ExpediaGroup / waggle-dance

Hive federation service. Enables disparate tables to be concurrently accessed across multiple Hive deployments.
Apache License 2.0
274 stars 76 forks source link

Kerberos Issue #287

Open sivaponting opened 1 year ago

sivaponting commented 1 year ago

Pasted the snippet of config from WD doc and have some doubt. The below config has to be configured both in primary & remote metastores?

In addition, all metastores need to use the Zookeeper shared token:

  <property>
    <name>hive.cluster.delegation.token.store.class</name>
    <value>org.apache.hadoop.hive.thrift.ZooKeeperTokenStore</value>
  </property>
  <property>
    <name>hive.cluster.delegation.token.store.zookeeper.connectString</name>
    <value>zk1:2181,zk2:2181,zk3:2181</value>
  </property>
  <property>
    <name>hive.cluster.delegation.token.store.zookeeper.znode</name>
    <value>/hive/token</value>
  </property>
sivaponting commented 1 year ago

Getting the below error while connecting to remote metastore using kerberos

image image

Need ur suggestion? Anyone please help to resolve. Thanks

sivaponting commented 1 year ago

Hi @patduin / @abhimanyugupta07 , Does the WD supports DBTokenStore? In my company all the existing Hive metastore is configured with DBTokenStore. For the initial connection it's connecting successfully using Kerberos. For the subsequent connection, it's trying with TOKENs and getting failed with DIGEST-MD5: IO error acquiring password.

patduin commented 1 year ago

I know very little about Kerberos as we don't use it ourselves. Kerberos has been a community contribution perhaps @zzzzming95 can help?

sivaponting commented 1 year ago

I know very little about Kerberos as we don't use it ourselves.

Kerberos has been a community contribution perhaps @zzzzming95 can help?

Thanks for the reply. @zzzzming95 kindly help on this issue.

zzzzming95 commented 1 year ago

@sivaponting

The below config has to be configured both in primary & remote metastores?

The answer is yes. In waggle-dance , we need to use one token to access all metastore (include primary & remote metastores) .

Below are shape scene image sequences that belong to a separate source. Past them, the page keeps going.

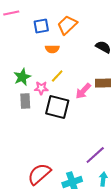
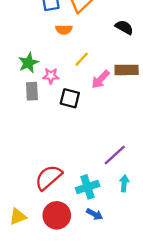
yellow line: (57, 76) -> (82, 59), moved
black square: (57, 107) -> (70, 98), size x0.7

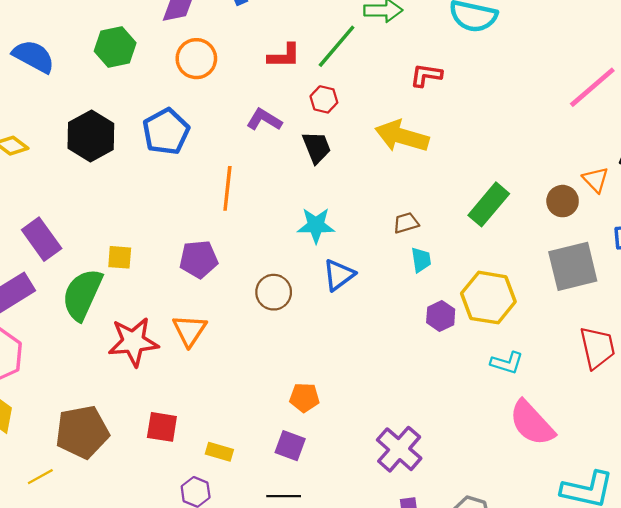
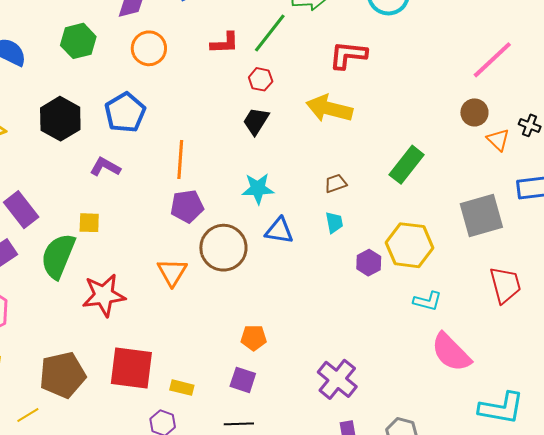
red L-shape: (426, 75) -> (348, 55), size x1.4
purple L-shape: (264, 120) -> (105, 167), moved
black trapezoid: (317, 147) -> (256, 121), turned -124
brown circle: (563, 201) -> (474, 112), moved
purple pentagon: (199, 259) -> (187, 206), moved
cyan trapezoid: (421, 260) -> (334, 222), moved
blue triangle: (339, 275) -> (279, 231), turned 48
brown circle: (274, 292) -> (223, 248), size x1.5
orange triangle: (190, 330) -> (172, 272), moved
red square: (162, 427) -> (131, 368), size x1.6

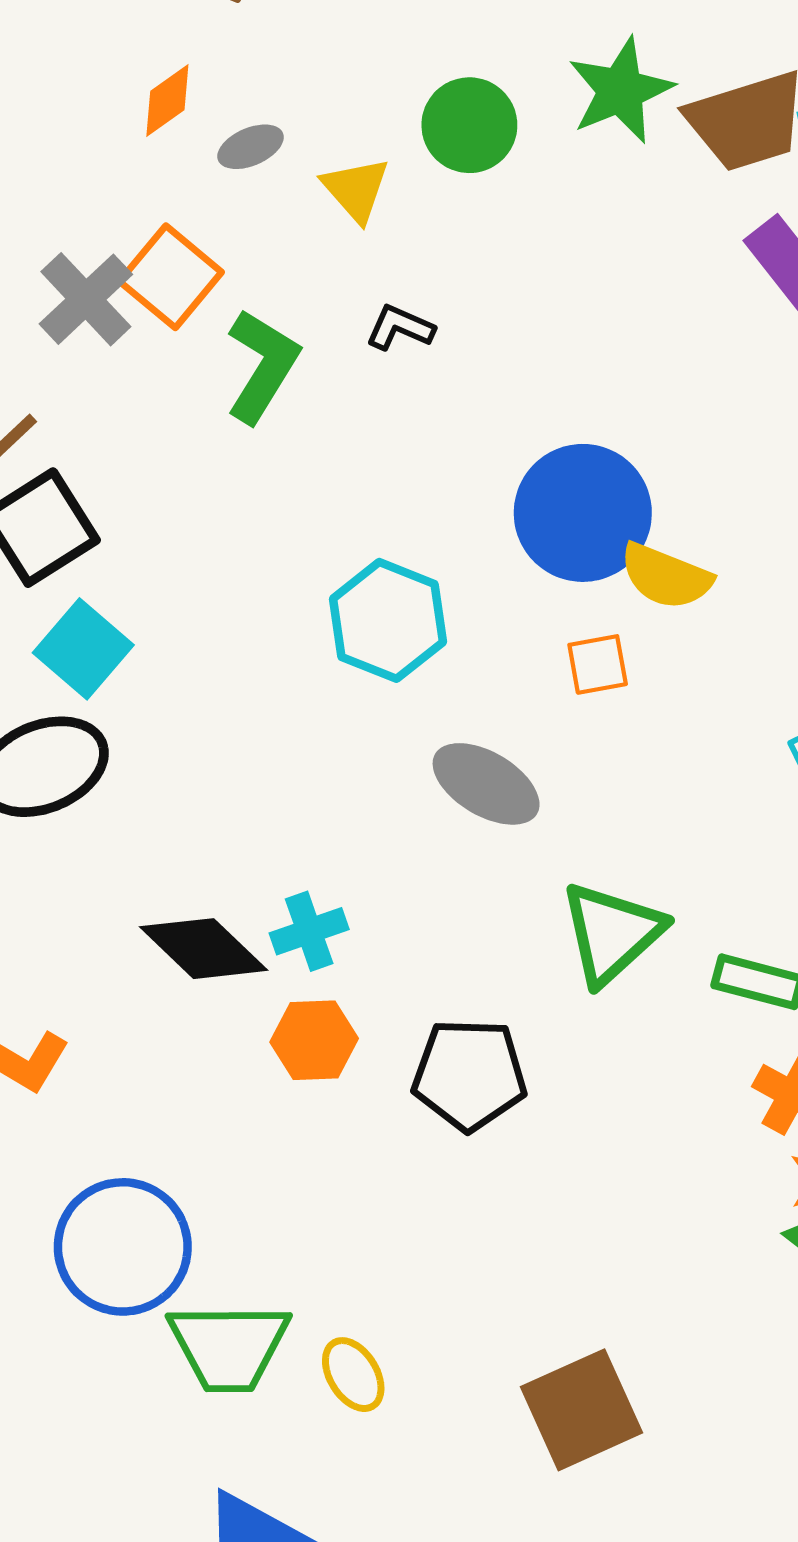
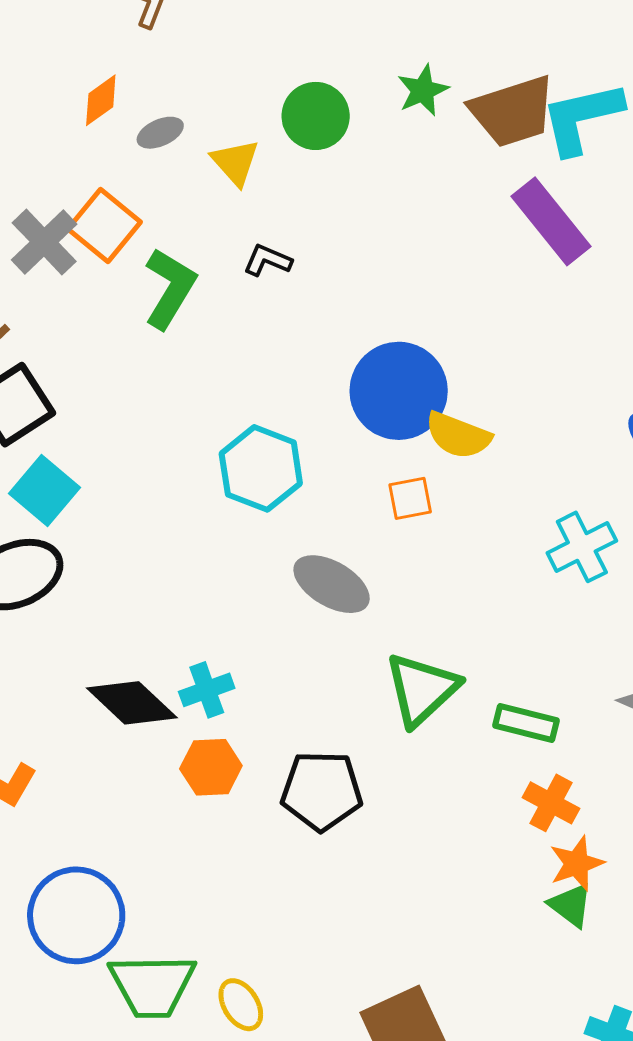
green star: (621, 90) -> (423, 90), size x0.7

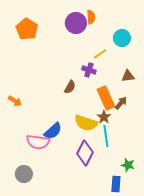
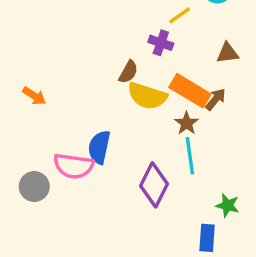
orange rectangle: (106, 98) -> (190, 91), turned -35
yellow semicircle: (86, 123) -> (147, 96), moved
blue semicircle: (53, 131) -> (99, 147), turned 144
gray circle: (24, 174) -> (34, 187), moved

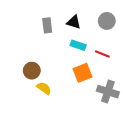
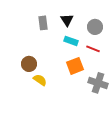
gray circle: (107, 21) -> (95, 27), moved
black triangle: (74, 22) -> (67, 20), turned 40

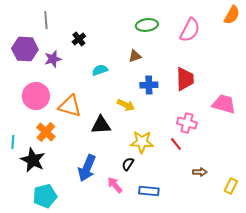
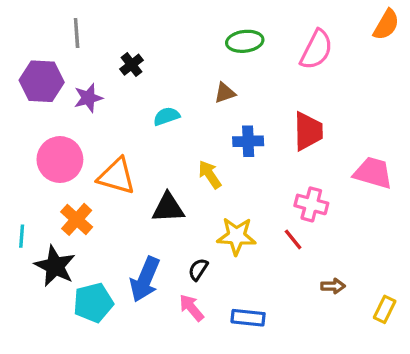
yellow arrow: (126, 105) -> (210, 175), turned -150
black semicircle: (128, 164) -> (198, 269), moved
cyan pentagon: (45, 196) -> (93, 303), moved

DBTokenStore mean using mysql to store token , it only share the token who using the same mysql. So it need to change the token sotre to ZKtokenstore.

It should be noted that you need to pay attention to the token storage capacity. By default, the storage limit of a single znode in zk is about 50,000 tokens.

sivaponting commented 1 year ago

@sivaponting

The below config has to be configured both in primary & remote metastores?

The answer is yes. In waggle-dance , we need to use one token to access all metastore (include primary & remote metastores) .

DBTokenStore mean using mysql to store token , it only share the token who using the same mysql. So it need to change the token sotre to ZKtokenstore.

It should be noted that you need to pay attention to the token storage capacity. By default, the storage limit of a single znode in zk is about 50,000 tokens.

Thanks for ur comment. PROD metastore already using DBTokenStore. Changing it to ZooKeeperTokenStore may not be the right choice. Shall I use the same MySQL database where the PROD metastore is using? Will tht help to resolve the issue?

zzzzming95 commented 1 year ago

@sivaponting

Shall I use the same MySQL database where the PROD metastore is using?

Using the same mysql mean you just use the same metastore beacause DBTokenStore is link with other interfaces(like get_table , get_partition) .Then there is no need to use waggle-dance.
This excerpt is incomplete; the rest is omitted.